How to overcome one of the biggest barriers to weight loss.
Managing the emotions behind eating is one of the biggest barriers to weight loss, research finds.
Addressing emotional eating can double the chances of weight loss success, one study has found.
One technique is to imagine the thoughts that might trigger emotional eating as travelling away on a ‘conveyor belt’.
Mental images like this can help people step back from their emotions and control their eating.
Unfortunately, many weight loss programmes do not even address psychological factors like this.
The tendency is to focus on diet and exercise, without considering the impact of the mind.
People frequently have an emotional connection with food — it is this that can drive overeating.
For example, when feeling bad it is common for emotional eaters to cheer themselves up with food.
Foods like cookies might be linked to comforting memories of childhood or feelings of safety, which encourages their consumption.
Being able to spot this link and predict the regret emotional eating will bring on later can help curb the problem.

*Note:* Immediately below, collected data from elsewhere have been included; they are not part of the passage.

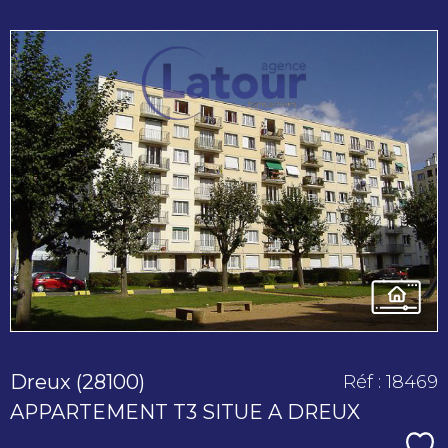
voir le
bien
Dreux (28100)
Réf : 18469
APPARTEMENT T3 SITUE A DREUX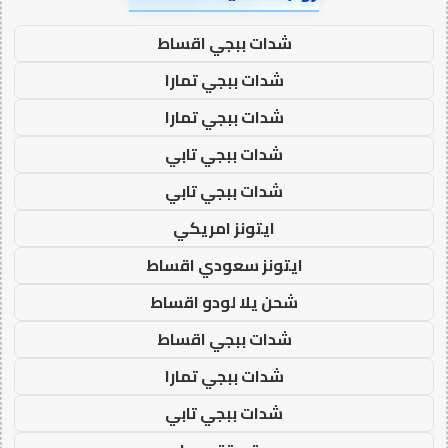
شدات ببجي اقساط
شدات ببجي تمارا
شدات ببجي تمارا
شدات ببجي تابي
شدات ببجي تابي
ايتونز امريكي
ايتونز سعودي اقساط
شحن يلا لودو اقساط
شدات ببجي اقساط
شدات ببجي تمارا
شدات ببجي تابي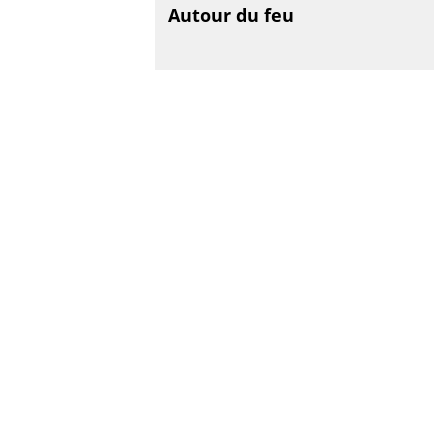
Autour du feu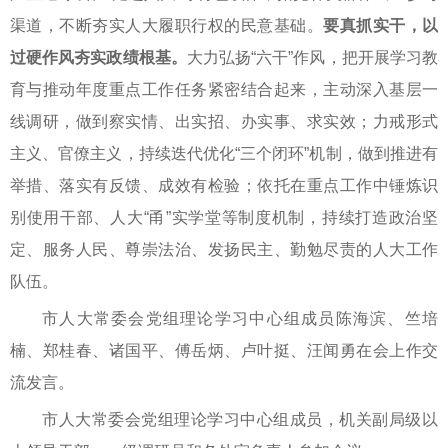
渠道，不断夯实人大履职行权的民意基础。
要真抓实干，以
过硬作风夯实政绩根基。
大力弘扬“六干”作风，把开展学习教
育与推动年度重点工作任务紧密结合起来，主动深入基层一
线调研，做到察实情、出实招、办实事、求实效；力戒形式
主义、官僚主义，持续迭代优化“三个闭环”机制，做到推进有
举措、落实有反馈、成效有检验；依托在重点工作中锤炼识
别使用干部、人大“甬”实学堂等制度机制，持续打造政治坚
定、服务人民、尊崇法治、发扬民主、勤勉尽责的人大工作
队伍。
市人大常委会党组理论学习中心组成员陈海滨、竺培
楠、郑桂春、诸国平、傅岳炳、卢叶挺、汪闻勇在会上作交
流发言。
市人大常委会党组理论学习中心组成员，机关副局级以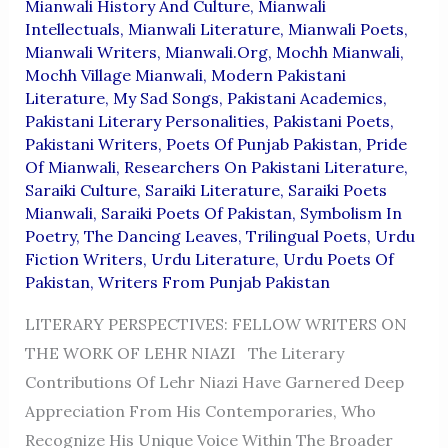
Mianwali History And Culture
,
Mianwali
Intellectuals
,
Mianwali Literature
,
Mianwali Poets
,
Mianwali Writers
,
Mianwali.org
,
Mochh Mianwali
,
Mochh Village Mianwali
,
Modern Pakistani
Literature
,
My Sad Songs
,
Pakistani Academics
,
Pakistani Literary Personalities
,
Pakistani Poets
,
Pakistani Writers
,
Poets Of Punjab Pakistan
,
Pride
Of Mianwali
,
Researchers On Pakistani Literature
,
Saraiki Culture
,
Saraiki Literature
,
Saraiki Poets
Mianwali
,
Saraiki Poets Of Pakistan
,
Symbolism In
Poetry
,
The Dancing Leaves
,
Trilingual Poets
,
Urdu
Fiction Writers
,
Urdu Literature
,
Urdu Poets Of
Pakistan
,
Writers From Punjab Pakistan
LITERARY PERSPECTIVES: FELLOW WRITERS ON
THE WORK OF LEHR NIAZI The Literary
Contributions Of Lehr Niazi Have Garnered Deep
Appreciation From His Contemporaries, Who
Recognize His Unique Voice Within The Broader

Dr Edie Goldbacher, at Temple’s Universities, Center for Obesity Research, said:
“Emotional eating may be one reason why people don’t do as well in behavioral weight loss groups, because these groups don’t address emotional eating or any of its contributing factors.”
Janet Williams, who successfully lost 17 pounds and has kept it off, took part in a Temple University study that targeted emotional eating.
She says:
“The program doesn’t just help you identify when you eat.
It helps you recognize triggers that make you eat, to help you break that cycle of reaching for food every time you feel bored, or frustrated, or sad.
I still use the skills I learned in the study.
I’ve learned to say, ‘I will not allow this emotional episode to control my eating habits.'”
One study has found that learning to control emotional eating could almost double the odds of successful weight loss.
The study was published in the Journal of Behavioral Medicine (Braden et al., 2016).